Mas o futuro sistema GMES (sigla em inglês para Controlo Global do Ambiente e Segurança), que estará operacional em 2010, contribuirá para a compreensão e o domínio das alterações climáticas planetárias, ao proporcionar dados e modelos sobre fenómenos como o "El Niño" e o ciclo do carbono.


O sistema terá por objectivo recolher, processar e validar informações para facilitar a elaboração de previsões, mapas do coberto vegetal da Terra, e para controlar a composição atmosférica e das áreas costeiras.


O sistema de satélites GMES permitirá prever quando e onde haverá secas ou cheias, e quanto tempo durarão, bem como epidemias de doenças perigosas, além de detectar os factores ambientais que contribuam para a sua propagação.

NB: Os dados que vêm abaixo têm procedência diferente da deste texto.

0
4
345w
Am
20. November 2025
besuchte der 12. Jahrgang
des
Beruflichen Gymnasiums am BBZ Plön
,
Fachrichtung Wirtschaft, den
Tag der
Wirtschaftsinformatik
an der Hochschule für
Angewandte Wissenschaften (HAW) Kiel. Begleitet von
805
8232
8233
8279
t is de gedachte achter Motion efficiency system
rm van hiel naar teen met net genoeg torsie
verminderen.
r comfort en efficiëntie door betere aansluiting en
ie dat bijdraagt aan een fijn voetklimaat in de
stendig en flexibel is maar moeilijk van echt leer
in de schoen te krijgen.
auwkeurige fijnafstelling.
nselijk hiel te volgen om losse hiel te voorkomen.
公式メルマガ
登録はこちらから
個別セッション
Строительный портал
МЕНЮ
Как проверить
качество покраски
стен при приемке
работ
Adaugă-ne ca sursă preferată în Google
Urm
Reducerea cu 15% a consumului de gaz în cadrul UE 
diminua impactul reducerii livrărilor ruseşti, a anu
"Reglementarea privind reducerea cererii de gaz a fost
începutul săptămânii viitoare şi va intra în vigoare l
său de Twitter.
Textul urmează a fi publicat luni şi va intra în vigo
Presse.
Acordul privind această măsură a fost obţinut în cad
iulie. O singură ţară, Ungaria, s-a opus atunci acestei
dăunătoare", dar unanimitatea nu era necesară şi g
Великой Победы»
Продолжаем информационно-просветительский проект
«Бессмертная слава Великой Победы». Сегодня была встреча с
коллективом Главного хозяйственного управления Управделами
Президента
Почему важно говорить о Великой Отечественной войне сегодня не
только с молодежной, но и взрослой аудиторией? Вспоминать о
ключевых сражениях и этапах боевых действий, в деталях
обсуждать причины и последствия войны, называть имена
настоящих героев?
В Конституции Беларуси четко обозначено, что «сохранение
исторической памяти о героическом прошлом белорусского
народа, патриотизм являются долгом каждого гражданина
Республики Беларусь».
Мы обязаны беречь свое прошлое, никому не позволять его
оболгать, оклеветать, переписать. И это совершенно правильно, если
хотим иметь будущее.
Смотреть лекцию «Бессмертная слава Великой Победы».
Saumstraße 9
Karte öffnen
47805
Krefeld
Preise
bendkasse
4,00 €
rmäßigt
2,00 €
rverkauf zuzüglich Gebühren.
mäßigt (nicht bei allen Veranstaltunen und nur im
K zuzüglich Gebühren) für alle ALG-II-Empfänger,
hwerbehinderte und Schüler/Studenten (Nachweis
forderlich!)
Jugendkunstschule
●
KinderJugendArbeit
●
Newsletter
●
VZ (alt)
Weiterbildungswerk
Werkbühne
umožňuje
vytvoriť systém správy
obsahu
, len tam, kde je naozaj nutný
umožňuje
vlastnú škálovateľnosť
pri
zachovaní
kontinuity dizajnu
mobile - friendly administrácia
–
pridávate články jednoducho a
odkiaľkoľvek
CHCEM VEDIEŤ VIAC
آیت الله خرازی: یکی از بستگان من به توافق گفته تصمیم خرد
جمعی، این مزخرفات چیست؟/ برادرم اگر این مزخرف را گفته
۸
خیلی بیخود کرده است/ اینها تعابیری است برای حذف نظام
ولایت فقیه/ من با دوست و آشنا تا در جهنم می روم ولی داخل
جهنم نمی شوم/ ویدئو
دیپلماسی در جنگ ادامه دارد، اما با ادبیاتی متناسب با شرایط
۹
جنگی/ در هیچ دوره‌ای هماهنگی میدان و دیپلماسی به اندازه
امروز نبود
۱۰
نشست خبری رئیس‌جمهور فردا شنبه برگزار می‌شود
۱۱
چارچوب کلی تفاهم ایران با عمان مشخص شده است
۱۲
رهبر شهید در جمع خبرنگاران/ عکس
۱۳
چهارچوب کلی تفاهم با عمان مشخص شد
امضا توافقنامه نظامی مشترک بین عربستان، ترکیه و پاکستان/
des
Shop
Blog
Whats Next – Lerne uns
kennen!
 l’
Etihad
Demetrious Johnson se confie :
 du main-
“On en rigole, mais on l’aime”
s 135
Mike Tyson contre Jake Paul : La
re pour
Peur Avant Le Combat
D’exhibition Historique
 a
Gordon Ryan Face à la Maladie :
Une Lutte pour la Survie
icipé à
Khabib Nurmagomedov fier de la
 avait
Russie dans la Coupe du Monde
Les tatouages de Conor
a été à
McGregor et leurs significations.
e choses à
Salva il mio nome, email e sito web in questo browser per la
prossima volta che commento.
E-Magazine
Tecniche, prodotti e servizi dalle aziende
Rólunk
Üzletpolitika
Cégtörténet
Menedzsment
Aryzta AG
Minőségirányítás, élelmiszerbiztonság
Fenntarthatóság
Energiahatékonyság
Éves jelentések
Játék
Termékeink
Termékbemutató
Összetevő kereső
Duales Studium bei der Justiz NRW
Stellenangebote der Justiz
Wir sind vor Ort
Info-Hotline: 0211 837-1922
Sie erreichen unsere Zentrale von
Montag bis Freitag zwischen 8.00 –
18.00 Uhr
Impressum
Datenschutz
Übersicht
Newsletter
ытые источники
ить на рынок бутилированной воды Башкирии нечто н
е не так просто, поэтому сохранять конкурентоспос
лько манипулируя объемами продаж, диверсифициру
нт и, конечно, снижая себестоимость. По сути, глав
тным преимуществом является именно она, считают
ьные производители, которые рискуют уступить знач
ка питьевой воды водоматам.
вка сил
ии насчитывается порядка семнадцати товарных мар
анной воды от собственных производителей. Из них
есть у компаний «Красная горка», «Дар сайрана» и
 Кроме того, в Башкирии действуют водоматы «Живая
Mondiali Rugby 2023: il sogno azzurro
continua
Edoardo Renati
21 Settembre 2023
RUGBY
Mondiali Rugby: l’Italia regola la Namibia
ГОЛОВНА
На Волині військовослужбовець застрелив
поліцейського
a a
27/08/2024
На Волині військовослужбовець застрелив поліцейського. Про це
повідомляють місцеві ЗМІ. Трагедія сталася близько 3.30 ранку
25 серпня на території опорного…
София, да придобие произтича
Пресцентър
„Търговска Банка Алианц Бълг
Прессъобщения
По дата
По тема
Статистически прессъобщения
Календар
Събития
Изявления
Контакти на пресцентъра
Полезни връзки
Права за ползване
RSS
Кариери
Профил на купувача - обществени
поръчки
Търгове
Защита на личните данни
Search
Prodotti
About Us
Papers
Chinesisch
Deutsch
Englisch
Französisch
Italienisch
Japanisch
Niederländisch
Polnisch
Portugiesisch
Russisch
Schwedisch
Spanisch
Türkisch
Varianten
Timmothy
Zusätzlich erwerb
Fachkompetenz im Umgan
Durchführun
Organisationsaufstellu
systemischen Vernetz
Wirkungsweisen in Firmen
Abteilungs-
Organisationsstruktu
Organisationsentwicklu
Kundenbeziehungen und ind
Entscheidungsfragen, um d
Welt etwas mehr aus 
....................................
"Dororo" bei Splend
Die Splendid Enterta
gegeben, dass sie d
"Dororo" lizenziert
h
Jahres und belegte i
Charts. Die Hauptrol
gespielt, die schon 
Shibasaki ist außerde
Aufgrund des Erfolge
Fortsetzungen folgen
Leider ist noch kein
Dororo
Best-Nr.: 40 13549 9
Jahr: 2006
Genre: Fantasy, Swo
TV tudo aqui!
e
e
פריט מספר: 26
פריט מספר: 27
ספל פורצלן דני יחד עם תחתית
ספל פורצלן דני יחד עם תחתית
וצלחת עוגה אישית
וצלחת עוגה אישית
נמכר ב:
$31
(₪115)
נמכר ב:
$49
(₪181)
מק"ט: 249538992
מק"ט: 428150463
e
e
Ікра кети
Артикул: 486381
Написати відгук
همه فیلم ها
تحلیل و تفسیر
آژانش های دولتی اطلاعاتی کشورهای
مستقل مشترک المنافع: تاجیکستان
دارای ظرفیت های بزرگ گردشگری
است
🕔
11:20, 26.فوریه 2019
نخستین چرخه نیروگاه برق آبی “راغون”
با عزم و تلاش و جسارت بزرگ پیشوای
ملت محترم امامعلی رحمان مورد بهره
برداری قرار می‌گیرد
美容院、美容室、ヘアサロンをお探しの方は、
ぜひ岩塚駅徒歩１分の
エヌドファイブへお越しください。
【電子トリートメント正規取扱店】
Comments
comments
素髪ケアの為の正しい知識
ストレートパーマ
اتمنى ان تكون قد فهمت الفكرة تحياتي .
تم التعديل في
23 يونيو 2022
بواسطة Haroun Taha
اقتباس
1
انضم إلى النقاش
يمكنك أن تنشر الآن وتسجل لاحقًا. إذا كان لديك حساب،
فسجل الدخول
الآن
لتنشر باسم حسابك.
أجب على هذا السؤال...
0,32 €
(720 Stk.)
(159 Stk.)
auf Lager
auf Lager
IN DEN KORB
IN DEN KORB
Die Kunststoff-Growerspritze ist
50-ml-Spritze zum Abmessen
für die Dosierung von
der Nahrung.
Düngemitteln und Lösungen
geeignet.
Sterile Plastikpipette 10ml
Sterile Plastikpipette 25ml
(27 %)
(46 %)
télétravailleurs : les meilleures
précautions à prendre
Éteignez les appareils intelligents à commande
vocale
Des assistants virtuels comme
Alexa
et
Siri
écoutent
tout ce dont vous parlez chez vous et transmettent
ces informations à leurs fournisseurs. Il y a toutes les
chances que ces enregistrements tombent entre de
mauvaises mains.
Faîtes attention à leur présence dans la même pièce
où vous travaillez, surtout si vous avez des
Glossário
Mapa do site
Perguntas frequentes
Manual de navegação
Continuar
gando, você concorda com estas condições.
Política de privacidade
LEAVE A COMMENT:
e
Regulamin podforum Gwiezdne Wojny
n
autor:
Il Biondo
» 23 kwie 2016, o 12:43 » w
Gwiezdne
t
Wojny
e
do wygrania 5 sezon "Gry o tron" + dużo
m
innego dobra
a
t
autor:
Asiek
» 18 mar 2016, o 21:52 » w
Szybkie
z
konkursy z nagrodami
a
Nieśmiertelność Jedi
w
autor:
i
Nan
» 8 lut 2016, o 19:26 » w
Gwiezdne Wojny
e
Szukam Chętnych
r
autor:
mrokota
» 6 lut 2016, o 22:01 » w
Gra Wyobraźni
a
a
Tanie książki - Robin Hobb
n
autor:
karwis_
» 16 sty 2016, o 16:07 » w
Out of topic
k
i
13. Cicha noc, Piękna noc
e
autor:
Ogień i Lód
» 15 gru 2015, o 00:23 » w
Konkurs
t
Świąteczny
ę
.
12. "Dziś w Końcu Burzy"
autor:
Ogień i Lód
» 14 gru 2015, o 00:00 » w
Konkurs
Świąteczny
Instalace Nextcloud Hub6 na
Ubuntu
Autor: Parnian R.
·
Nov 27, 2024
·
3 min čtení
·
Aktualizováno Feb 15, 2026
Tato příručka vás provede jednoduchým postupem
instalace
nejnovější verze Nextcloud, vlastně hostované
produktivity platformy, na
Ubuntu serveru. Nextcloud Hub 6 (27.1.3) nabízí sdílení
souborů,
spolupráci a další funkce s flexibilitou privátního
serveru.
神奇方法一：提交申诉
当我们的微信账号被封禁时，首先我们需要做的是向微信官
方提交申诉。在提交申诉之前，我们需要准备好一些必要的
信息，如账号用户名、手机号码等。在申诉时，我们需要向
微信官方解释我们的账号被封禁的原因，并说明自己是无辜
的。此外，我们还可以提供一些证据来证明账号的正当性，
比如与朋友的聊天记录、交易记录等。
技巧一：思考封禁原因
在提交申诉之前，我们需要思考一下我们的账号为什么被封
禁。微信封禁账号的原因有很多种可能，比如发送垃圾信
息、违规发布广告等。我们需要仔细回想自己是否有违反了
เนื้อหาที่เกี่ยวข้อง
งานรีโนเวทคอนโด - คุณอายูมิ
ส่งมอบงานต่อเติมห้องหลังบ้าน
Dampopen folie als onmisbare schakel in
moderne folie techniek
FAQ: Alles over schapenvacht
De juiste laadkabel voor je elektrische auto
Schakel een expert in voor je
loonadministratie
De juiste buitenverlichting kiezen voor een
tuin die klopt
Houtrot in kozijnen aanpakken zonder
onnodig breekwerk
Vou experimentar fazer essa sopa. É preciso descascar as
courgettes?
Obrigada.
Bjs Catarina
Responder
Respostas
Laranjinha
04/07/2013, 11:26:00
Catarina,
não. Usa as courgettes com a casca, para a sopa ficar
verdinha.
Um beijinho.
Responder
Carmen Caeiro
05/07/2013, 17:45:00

Neste sentido, a secretária de Estado do Ambiente alemã, Margareta Wolf, numa visita às instalações da ESA em Darmstadt, defendeu a rápida ampliação dos sistemas de observação ambiental por satélite.


"As catástrofes naturais como as cheias na região dos Alpes ou os incêndios em Portugal confirmam a necessidade deste projecto", afirmou Wolf.


Actualmente o Envisat pode medir e analisar os gases com efeito de estufa, localizar poluentes e correntes oceânicas, e observar os buracos na camada de ozono sobre o Antárctico e o Árctico.


Esse satélite, em órbita a 800 quilómetros de altitude desde Março de 2002, tem dez instrumentos a bordo para monitorizar os fenómenos mais importantes e problemáticos como "a camada de ozono, a alteração progressiva das manchas florestais em zonas ameaçadas, as mudanças a nível dos oceanos e das suas temperaturas, as catástrofes humanas e naturais", segundo a ESA.


Desta maneira, este satélite ambiental contribui para fornecer informações às associações de protecção civil para lhes proporcionar uma visão exacta das áreas afectadas por uma catástrofe e identificar outros locais de risco.


Um dos principais instrumentos do Envisat é o MERIS (Medium Resolution Imaging Spectrometer), um espectrómetro que fotografa a superfície terrestre para recolher dados, mas só o pode fazer quando as condições de iluminação o permitem.


A sua principal missão é medir a cor do mar, tanto nos oceanos como nas zonas costeiras, o que permite determinar a concentração do pigmento da clorofila e dos sedimentos em suspensão no meio marinho.